You can book your room at Pension Kidafo on Booking.com and AirBnB.

Thursday 8 September 2016

SS Cyril and Methodius - a memorial to the resistance and operation Anthropoid



As you walk up Resslova from Karlovo Namesti in Prague you pass on your left the Orthodox church of St Cyril and Methodius. Over a sealed opening into the crypt is a memorial to the paratroopers who assassinated the brutal Nazi Reinhard Heydrich and to the priest who hid seven of them in the church's crypt. The bullet holes beneath the memorial are silent witness to the ultimate sacrifice the men made for their bravery. 

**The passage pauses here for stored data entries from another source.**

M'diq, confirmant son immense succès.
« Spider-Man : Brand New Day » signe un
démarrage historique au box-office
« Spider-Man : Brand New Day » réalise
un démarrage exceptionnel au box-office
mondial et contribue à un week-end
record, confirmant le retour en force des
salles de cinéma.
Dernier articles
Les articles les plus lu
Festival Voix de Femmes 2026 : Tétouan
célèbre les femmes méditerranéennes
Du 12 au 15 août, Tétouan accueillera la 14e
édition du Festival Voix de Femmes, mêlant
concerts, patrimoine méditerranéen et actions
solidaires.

The story of Operation Anthropoid as the assassination was codenamed is now the subject of a feature film (trailer below). The church now houses a museum about the operation. The first room is lined with information panels about the operation and also the terrible retribution that the Nazis inflicted on the Czech resistance and the wider Czech people. It is chilling to realise that not only were the resistance members risking their own lives but also those of their families. 

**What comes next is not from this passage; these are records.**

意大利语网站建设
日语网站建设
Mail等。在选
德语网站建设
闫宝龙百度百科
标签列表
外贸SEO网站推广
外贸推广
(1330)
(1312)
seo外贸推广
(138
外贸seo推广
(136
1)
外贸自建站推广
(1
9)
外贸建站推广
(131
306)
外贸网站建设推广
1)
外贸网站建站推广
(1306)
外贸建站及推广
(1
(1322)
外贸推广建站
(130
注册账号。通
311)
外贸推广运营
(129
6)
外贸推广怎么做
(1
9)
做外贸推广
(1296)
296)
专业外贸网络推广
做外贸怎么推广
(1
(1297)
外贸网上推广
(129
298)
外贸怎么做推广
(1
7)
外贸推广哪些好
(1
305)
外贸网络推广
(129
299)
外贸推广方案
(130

To get to the second room in the museum you pass through a door shaped like a cross-section of a spitfire's wing. You press on the door and it swings open to reveal the crypt itself. The air in the crypt is chill and damp. There are busts of the men, candles and bouquets of flowers. It is hard to comprehend what they must have felt confined in the crypt, waiting whilst outside the Nazis tortured their accomplices in order to find the hiding place. These were men of action and yet they had to wait and do nothing, reliant on others and one suspects increasingly afraid that there was no way out. Only a few hours before they were due to be transferred to another hiding place, the crypt was stormed by 750 Gestapo and SS. Despite the odds the battle lasted two hours until the Germans flooded the crypt and the parachutists ran out of ammunition. The four parachutists still alive committed suicide rather than be taken alive. 

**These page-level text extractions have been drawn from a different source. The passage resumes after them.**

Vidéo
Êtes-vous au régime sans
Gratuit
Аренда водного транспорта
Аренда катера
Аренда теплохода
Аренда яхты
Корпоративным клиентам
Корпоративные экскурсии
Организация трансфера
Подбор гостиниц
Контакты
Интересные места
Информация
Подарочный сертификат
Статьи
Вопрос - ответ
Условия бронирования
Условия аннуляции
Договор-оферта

As you turn to leave the crypt you are confronted once more by the door. This time it does not swing easily open at a mere touch. For a few seconds the sense of being trapped induces a sense of panic, until you regain your composure and realise that the opening is counter intuitive.



Sunday 4 September 2016

How to grow giant blackberries



I have been gathering a bumper crop of enormous backberries in my garden over the last week. My British readers may be saying "So what!" In the UK blackberries are something of a problem, springing up in any patch of untended ground (and indeed in tended ground such as garden borders and hedges), but here in the Czech Republic I have observed that you are more likely to see wild raspberries than blackberries in the hedgerow.

I have an affection for blackberries that goes beyond my liking for backberry crumble. My affection for them is rooted in happy childhood memories of late summer afternoons harvesting blackberries with my mother. As I grew older, my mother stopped coming with me and instead handed me a plastic container and sent me off into the fields. Even now, with my mother in her late eighties I make a point every year of bringing her a tupperware box full of gleaming black fruit.

I learnt as a child that the best place to get bumper blackberries is where they are in the open but have their roots in a ditch, as they need both sunshine and water to thrive. Maybe this need for water is one reason why they are less frequent here in Czecho, as here the summers tend to be dryer.

The blackberry with its rich sweet smell and sweeter taste is so important to me in marking the seasons that I missed them when I came to this country. I therefore decided to plant some in my garden. My garden has the sun, but is even dryer and stony than most Czech gardens. How could I avoid growing hard seedy fruit? Answer: I took advice from an old Czech gardener and planted the blackberry bush downhill from the septic tank!